• _Your objective_: The records that follow are to be copied word for word. Pictures should be omitted.

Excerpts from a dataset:
+++
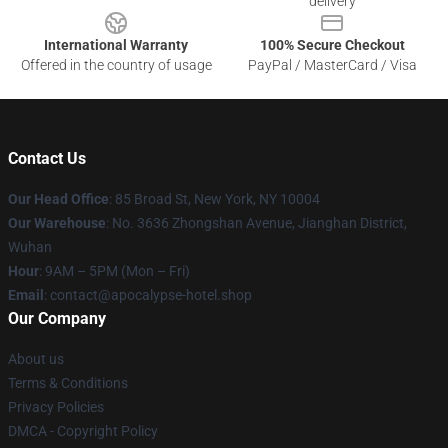
delivery
International Warranty
100% Secure Checkout
Offered in the country of usage
PayPal / MasterCard / Visa
Contact Us
Our Head Office
: 85 Broad St, New York, NY 10004
Our Warehouse
: No. 3636 Zhongshan Avenue, Jianghan District,
Wuhan
Hour
: 9AM – 5PM (Mon – Fri)
Email
: contact@apocalypse-hotel.shop
Our Company
About us
Terms & Conditions
Privacy Policies
DMCA - Copyright Policy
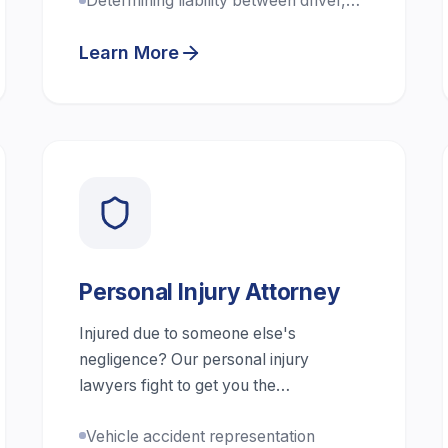
Determining liability between driver,
company, and third parties
Learn More
Personal Injury Attorney
Injured due to someone else's
negligence? Our personal injury
lawyers fight to get you the
compensation you deserve.
Vehicle accident representation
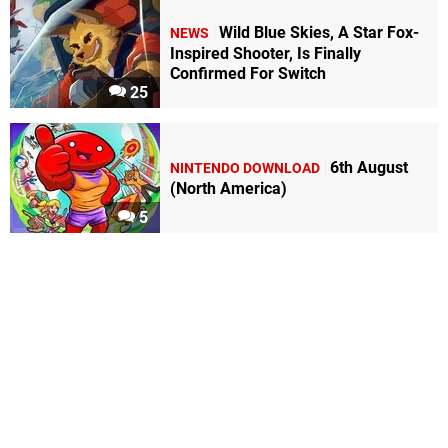
Wild Blue Skies, A Star Fox-
NEWS
Inspired Shooter, Is Finally
Confirmed For Switch
25
6th August
NINTENDO DOWNLOAD
(North America)
5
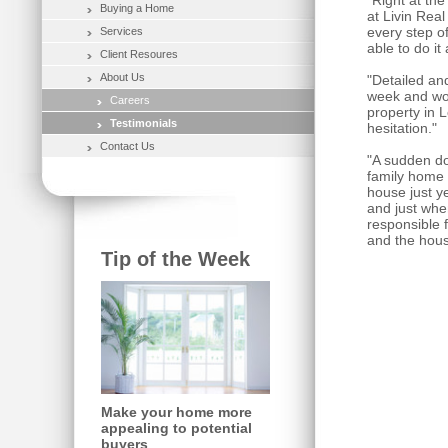
"Right at th
Buying a Home
at Livin Rea
every step o
Services
able to do it
Client Resoures
About Us
"Detailed and
week and wou
Careers
property in 
Testimonials
hesitation."
Contact Us
"A sudden do
family home a
house just y
and just when
responsible 
and the hous
Tip of the Week
Make your home more
appealing to potential
buyers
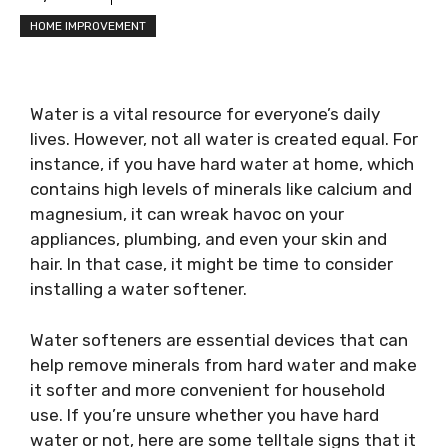
HOME IMPROVEMENT
Water is a vital resource for everyone’s daily
lives. However, not all water is created equal. For
instance, if you have hard water at home, which
contains high levels of minerals like calcium and
magnesium, it can wreak havoc on your
appliances, plumbing, and even your skin and
hair. In that case, it might be time to consider
installing a water softener.
Water softeners are essential devices that can
help remove minerals from hard water and make
it softer and more convenient for household
use. If you’re unsure whether you have hard
water or not, here are some telltale signs that it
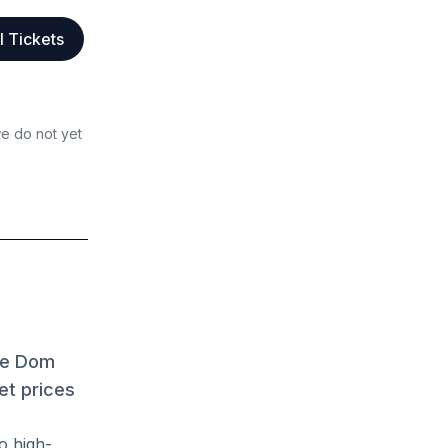
l Tickets
we do not yet
ave Dom
et prices
o high-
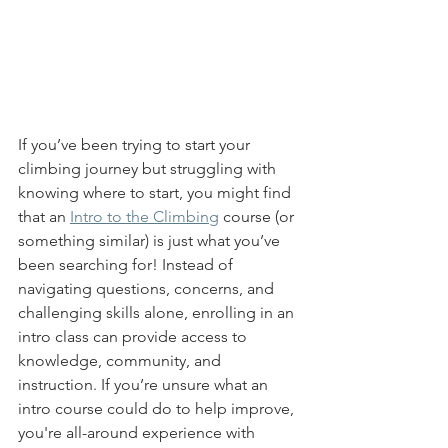
If you’ve been trying to start your 
climbing journey but struggling with 
knowing where to start, you might find 
that an 
Intro to the Climbing
 course (or 
something similar) is just what you’ve 
been searching for! Instead of 
navigating questions, concerns, and 
challenging skills alone, enrolling in an 
intro class can provide access to 
knowledge, community, and 
instruction. If you’re unsure what an 
intro course could do to help improve, 
you're all-around experience with 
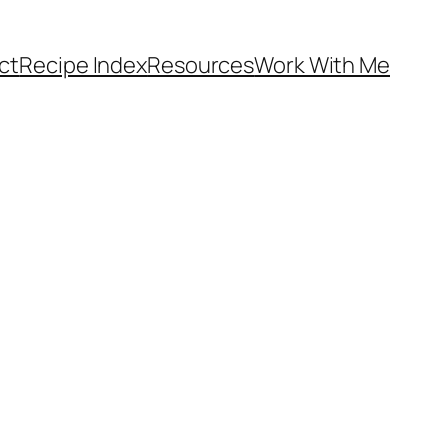
ct
Recipe Index
Resources
Work With Me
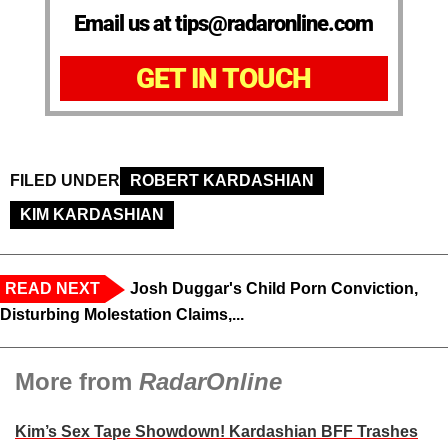
Email us at tips@radaronline.com
GET IN TOUCH
FILED UNDER
ROBERT KARDASHIAN
KIM KARDASHIAN
READ NEXT
Josh Duggar's Child Porn Conviction,
Disturbing Molestation Claims,...
More from
RadarOnline
Kim’s Sex Tape Showdown! Kardashian BFF Trashes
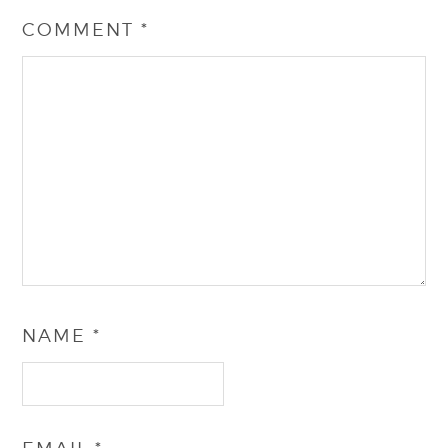
COMMENT
*
NAME
*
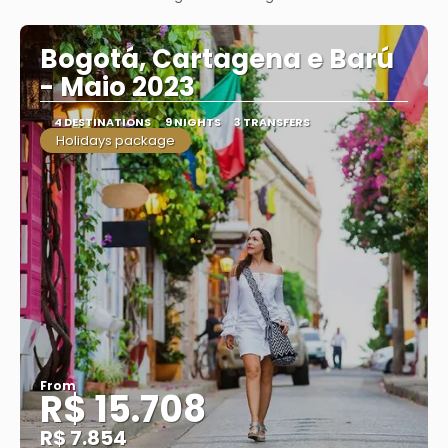
See
Bogotá, Cartagena e Barú
- Maio 2023
4 DESTINATIONS
9 NIGHTS
3 TRANSFERS
Holidays package
From
R$ 15.708
R$ 7.854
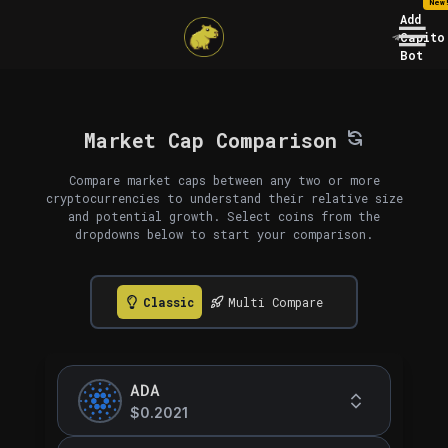
New
Add
Capito
Bot
Market Cap Comparison
Compare market caps between any two or more
cryptocurrencies to understand their relative size
and potential growth. Select coins from the
dropdowns below to start your comparison.
Classic
Multi Compare
ADA
$0.2021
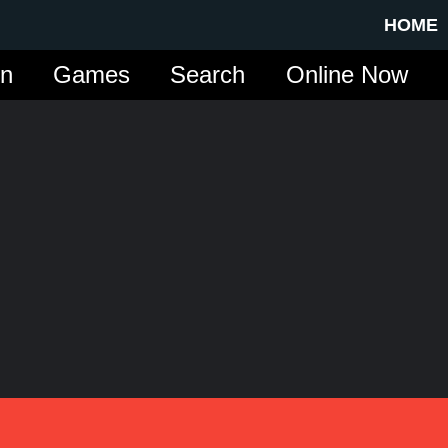
HOME
in
Games
Search
Online Now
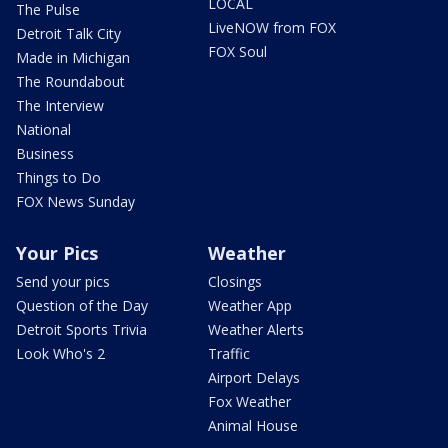
LOCAL
The Pulse
LiveNOW from FOX
Detroit Talk City
FOX Soul
Made in Michigan
The Roundabout
The Interview
National
Business
Things to Do
FOX News Sunday
Your Pics
Weather
Send your pics
Closings
Question of the Day
Weather App
Detroit Sports Trivia
Weather Alerts
Look Who's 2
Traffic
Airport Delays
Fox Weather
Animal House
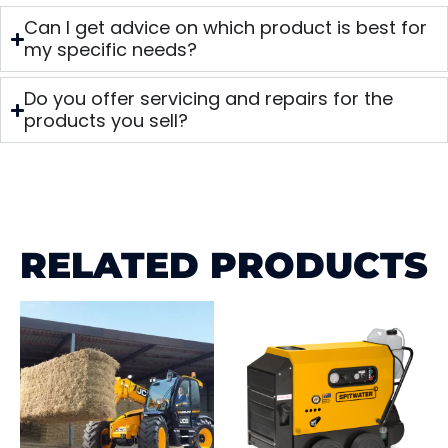
Can I get advice on which product is best for
my specific needs?
Do you offer servicing and repairs for the
products you sell?
RELATED PRODUCTS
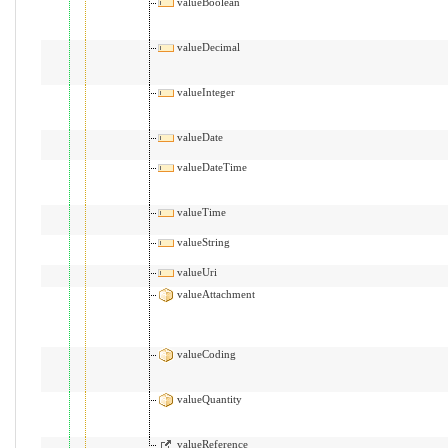
valueBoolean
valueDecimal
valueInteger
valueDate
valueDateTime
valueTime
valueString
valueUri
valueAttachment
valueCoding
valueQuantity
valueReference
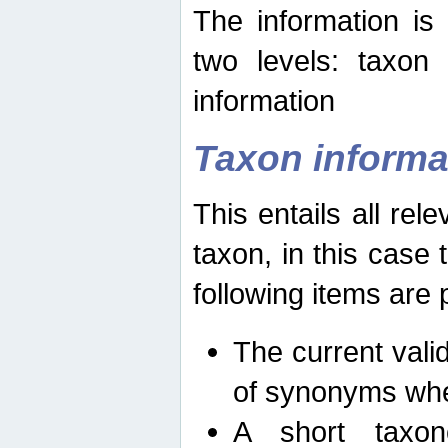
The information is
two levels: taxon
information
Taxon informa
This entails all rel
taxon, in this case
following items are 
The current vali
of synonyms whe
A short taxon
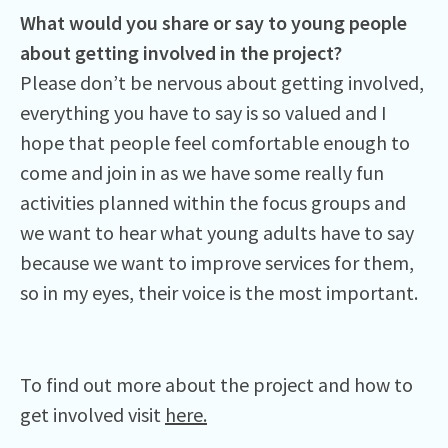
What would you share or say to young people
about getting involved in the project?
Please don’t be nervous about getting involved,
everything you have to say is so valued and I
hope that people feel comfortable enough to
come and join in as we have some really fun
activities planned within the focus groups and
we want to hear what young adults have to say
because we want to improve services for them,
so in my eyes, their voice is the most important.
To find out more about the project and how to
get involved visit
here.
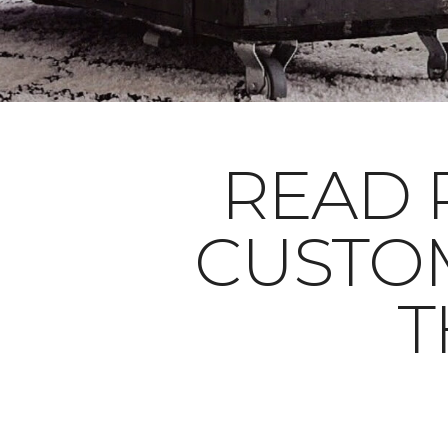
READ 
CUSTO
T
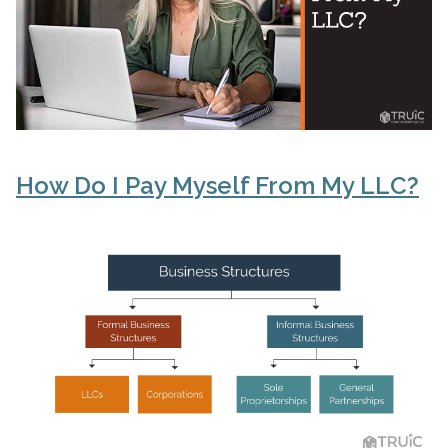
How Do I Pay Myself From My LLC?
+++
• _Answer box_:
delivery
International Warranty
100% Secure Checkout
Offered in the country of usage
PayPal / MasterCard / Visa
Contact Us
Our Head Office
: 85 Broad St, New York, NY 10004
Our Warehouse
: No. 3636 Zhongshan Avenue, Jianghan District,
Wuhan
Hour
: 9AM – 5PM (Mon – Fri)
Email
: contact@apocalypse-hotel.shop
Our Company
About us
Terms & Conditions
Privacy Policies
DMCA - Copyright Policy
Determining liability between driver,
company, and third parties
Learn More
Personal Injury Attorney
Injured due to someone else's
negligence? Our personal injury
lawyers fight to get you the
compensation you deserve.
Vehicle accident representation
Wild Blue Skies, A Star Fox-
NEWS
Inspired Shooter, Is Finally
Confirmed For Switch
25
6th August
NINTENDO DOWNLOAD
(North America)
5
"Right at th
Buying a Home
at Livin Rea
every step o
Services
able to do it
Client Resoures
About Us
"Detailed and
week and wou
Careers
property in 
Testimonials
hesitation."
Contact Us
"A sudden do
family home a
house just y
and just when
responsible 
and the hous
Tip of the Week
Make your home more
appealing to potential
buyers
HOME IMPROVEMENT
Water is a vital resource for everyone’s daily
lives. However, not all water is created equal. For
instance, if you have hard water at home, which
contains high levels of minerals like calcium and
magnesium, it can wreak havoc on your
appliances, plumbing, and even your skin and
hair. In that case, it might be time to consider
installing a water softener.
Water softeners are essential devices that can
help remove minerals from hard water and make
it softer and more convenient for household
use. If you’re unsure whether you have hard
water or not, here are some telltale signs that it
l Tickets
we do not yet
ave Dom
et prices
o high-
If you’ve been trying to start your 
climbing journey but struggling with 
knowing where to start, you might find 
that an 
Intro to the Climbing
 course (or 
something similar) is just what you’ve 
been searching for! Instead of 
navigating questions, concerns, and 
challenging skills alone, enrolling in an 
intro class can provide access to 
knowledge, community, and 
instruction. If you’re unsure what an 
intro course could do to help improve, 
you're all-around experience with 
ct
Recipe Index
Resources
Work With Me
Email us at tips@radaronline.com
GET IN TOUCH
FILED UNDER
ROBERT KARDASHIAN
KIM KARDASHIAN
READ NEXT
Josh Duggar's Child Porn Conviction,
Disturbing Molestation Claims,...
More from
RadarOnline
Kim’s Sex Tape Showdown! Kardashian BFF Trashes
COMMENT
*
NAME
*
See
Bogotá, Cartagena e Barú
- Maio 2023
4 DESTINATIONS
9 NIGHTS
3 TRANSFERS
Holidays package
From
R$ 15.708
R$ 7.854
New
Add
Capito
Bot
Market Cap Comparison
Compare market caps between any two or more
cryptocurrencies to understand their relative size
and potential growth. Select coins from the
dropdowns below to start your comparison.
Classic
Multi Compare
ADA
$0.2021
HOME
in
Games
Search
Online Now
LOCAL
The Pulse
LiveNOW from FOX
Detroit Talk City
FOX Soul
Made in Michigan
The Roundabout
The Interview
National
Business
Things to Do
FOX News Sunday
Your Pics
Weather
Send your pics
Closings
Question of the Day
Weather App
Detroit Sports Trivia
Weather Alerts
Look Who's 2
Traffic
Airport Delays
Fox Weather
Animal House
Can I get advice on which product is best for
my specific needs?
Do you offer servicing and repairs for the
products you sell?
RELATED PRODUCTS
valueBoolean
valueDecimal
valueInteger
valueDate
valueDateTime
valueTime
valueString
valueUri
valueAttachment
valueCoding
valueQuantity
valueReference
The information is
two levels: taxon
information
Taxon informa
This entails all rel
taxon, in this case
following items are 
The current vali
of synonyms whe
A short taxon
What would you share or say to young people
about getting involved in the project?
Please don’t be nervous about getting involved,
everything you have to say is so valued and I
hope that people feel comfortable enough to
come and join in as we have some really fun
activities planned within the focus groups and
we want to hear what young adults have to say
because we want to improve services for them,
so in my eyes, their voice is the most important.
To find out more about the project and how to
get involved visit
here.
READ 
CUSTO
T
How Do I Pay Myself From My LLC?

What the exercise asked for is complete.